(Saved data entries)
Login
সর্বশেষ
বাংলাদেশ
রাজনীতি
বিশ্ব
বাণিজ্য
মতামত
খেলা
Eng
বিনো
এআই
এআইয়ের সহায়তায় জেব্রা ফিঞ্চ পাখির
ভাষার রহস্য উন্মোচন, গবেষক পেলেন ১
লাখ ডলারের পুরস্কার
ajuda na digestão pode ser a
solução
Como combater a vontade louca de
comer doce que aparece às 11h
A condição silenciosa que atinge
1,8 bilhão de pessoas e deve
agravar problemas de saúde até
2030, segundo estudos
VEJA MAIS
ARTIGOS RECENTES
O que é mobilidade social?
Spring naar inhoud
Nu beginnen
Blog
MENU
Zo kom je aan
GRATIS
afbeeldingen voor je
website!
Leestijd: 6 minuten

--

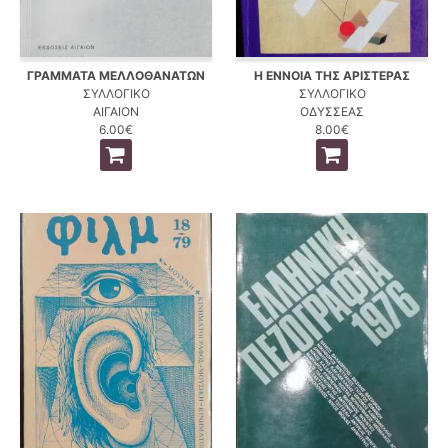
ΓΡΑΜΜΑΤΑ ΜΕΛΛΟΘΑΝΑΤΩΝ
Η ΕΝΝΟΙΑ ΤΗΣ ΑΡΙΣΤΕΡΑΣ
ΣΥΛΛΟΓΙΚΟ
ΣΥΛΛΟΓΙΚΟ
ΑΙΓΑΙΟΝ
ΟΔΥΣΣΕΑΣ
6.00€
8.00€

▶ **What you should do**
As listed above, the lines from the line with "2030, segundo estudos" to the line with "Leestijd: 6 minuten" are to be echoed exactly, with both ends included and nothing added.

▶ **Result of the exercise**
2030, segundo estudos
VEJA MAIS
ARTIGOS RECENTES
O que é mobilidade social?
Spring naar inhoud
Nu beginnen
Blog
MENU
Zo kom je aan
GRATIS
afbeeldingen voor je
website!
Leestijd: 6 minuten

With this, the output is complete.